Prompt ▸ Please restate the records that follow word for word, omitting any images.

The data ▸

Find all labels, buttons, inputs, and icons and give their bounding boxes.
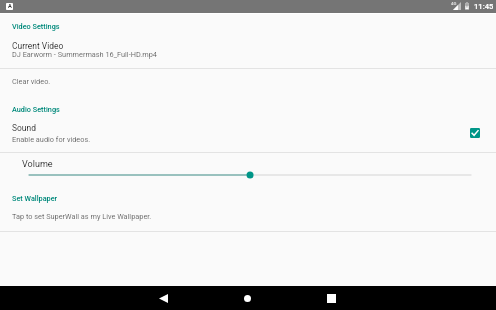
other: Sound enabled xyxy=(470,128,480,138)
staticText: 11:45 xyxy=(474,2,494,11)
staticText: Set Wallpaper xyxy=(12,194,58,203)
staticText: Volume xyxy=(22,159,53,170)
button[interactable]: Home xyxy=(235,286,259,310)
button[interactable]: Clear video. xyxy=(0,69,496,94)
staticText: A xyxy=(8,3,12,10)
button[interactable]: Volume xyxy=(0,153,496,185)
button[interactable]: Back xyxy=(151,286,175,310)
button[interactable]: Current Video xyxy=(0,37,496,67)
staticText: Current Video xyxy=(12,41,64,51)
staticText: Clear video. xyxy=(12,77,51,86)
button[interactable]: Recent apps xyxy=(319,286,343,310)
button[interactable]: Sound xyxy=(0,118,496,151)
staticText: DJ Earworm - Summermash 16_Full-HD.mp4 xyxy=(12,50,157,59)
staticText: 4G xyxy=(451,1,457,6)
staticText: Sound xyxy=(12,123,36,133)
staticText: Enable audio for videos. xyxy=(12,135,91,144)
button[interactable]: Tap to set SuperWall as my Live Wallpape… xyxy=(0,205,496,231)
staticText: Tap to set SuperWall as my Live Wallpape… xyxy=(12,212,152,221)
staticText: Audio Settings xyxy=(12,105,60,114)
staticText: Video Settings xyxy=(12,22,60,31)
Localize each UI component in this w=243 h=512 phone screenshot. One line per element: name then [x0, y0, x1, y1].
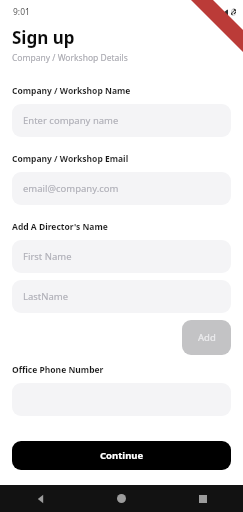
staticText: First Name [23, 250, 72, 263]
staticText: Enter company name [23, 114, 119, 127]
staticText: Office Phone Number [12, 364, 104, 376]
staticText: Company / Workshop Details [12, 52, 128, 64]
staticText: 9:01 [13, 6, 30, 18]
staticText: LastName [23, 290, 69, 303]
staticText: Company / Workshop Email [12, 153, 129, 165]
staticText: email@company.com [23, 182, 119, 195]
staticText: Add A Director's Name [12, 221, 108, 233]
staticText: Company / Workshop Name [12, 85, 131, 97]
button[interactable]: Continue [12, 441, 231, 470]
staticText: Continue [100, 449, 144, 462]
button[interactable]: Home [81, 485, 162, 512]
button[interactable]: Back [0, 485, 81, 512]
button[interactable]: LastName [12, 280, 231, 313]
staticText: Add [198, 331, 216, 344]
button[interactable]: email@company.com [12, 172, 231, 205]
button[interactable]: Recents [162, 485, 243, 512]
button[interactable]: Enter company name [12, 104, 231, 137]
button[interactable]: Add [182, 320, 231, 355]
staticText: Sign up [12, 26, 75, 49]
button[interactable]: First Name [12, 240, 231, 273]
staticText: DEBUG [223, 1, 242, 20]
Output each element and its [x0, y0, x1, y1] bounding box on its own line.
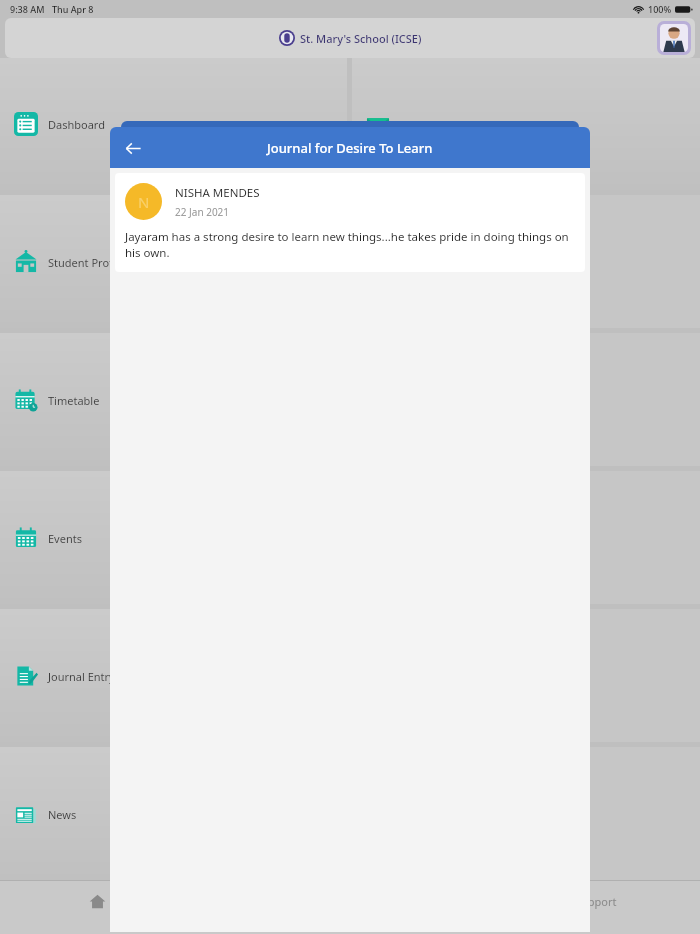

Expected answer ▸
Find all labels, buttons, inputs, and icons and give their bounding boxes.
other: Sound enabled xyxy=(470,128,480,138)
staticText: 11:45 xyxy=(474,2,494,11)
staticText: Set Wallpaper xyxy=(12,194,58,203)
staticText: Volume xyxy=(22,159,53,170)
button[interactable]: Home xyxy=(235,286,259,310)
button[interactable]: Clear video. xyxy=(0,69,496,94)
staticText: A xyxy=(8,3,12,10)
button[interactable]: Volume xyxy=(0,153,496,185)
button[interactable]: Back xyxy=(151,286,175,310)
button[interactable]: Current Video xyxy=(0,37,496,67)
staticText: Current Video xyxy=(12,41,64,51)
staticText: Clear video. xyxy=(12,77,51,86)
button[interactable]: Recent apps xyxy=(319,286,343,310)
button[interactable]: Sound xyxy=(0,118,496,151)
staticText: DJ Earworm - Summermash 16_Full-HD.mp4 xyxy=(12,50,157,59)
staticText: 4G xyxy=(451,1,457,6)
staticText: Sound xyxy=(12,123,36,133)
staticText: Enable audio for videos. xyxy=(12,135,91,144)
button[interactable]: Tap to set SuperWall as my Live Wallpape… xyxy=(0,205,496,231)
staticText: Tap to set SuperWall as my Live Wallpape… xyxy=(12,212,152,221)
staticText: Audio Settings xyxy=(12,105,60,114)
staticText: Video Settings xyxy=(12,22,60,31)
Localize each UI component in this w=243 h=512 phone screenshot. One line per element: name then [x0, y0, x1, y1].
staticText: First Name [23, 250, 72, 263]
staticText: Enter company name [23, 114, 119, 127]
staticText: Office Phone Number [12, 364, 104, 376]
staticText: Company / Workshop Details [12, 52, 128, 64]
staticText: 9:01 [13, 6, 30, 18]
staticText: LastName [23, 290, 69, 303]
staticText: Company / Workshop Email [12, 153, 129, 165]
staticText: email@company.com [23, 182, 119, 195]
staticText: Add A Director's Name [12, 221, 108, 233]
staticText: Company / Workshop Name [12, 85, 131, 97]
button[interactable]: Continue [12, 441, 231, 470]
staticText: Continue [100, 449, 144, 462]
button[interactable]: Home [81, 485, 162, 512]
button[interactable]: Back [0, 485, 81, 512]
button[interactable]: LastName [12, 280, 231, 313]
staticText: Add [198, 331, 216, 344]
button[interactable]: email@company.com [12, 172, 231, 205]
button[interactable]: Recents [162, 485, 243, 512]
button[interactable]: Enter company name [12, 104, 231, 137]
button[interactable]: Add [182, 320, 231, 355]
staticText: Sign up [12, 26, 75, 49]
button[interactable]: First Name [12, 240, 231, 273]
staticText: DEBUG [223, 1, 242, 20]
Output each element and its [x0, y0, x1, y1] bounding box on its own line.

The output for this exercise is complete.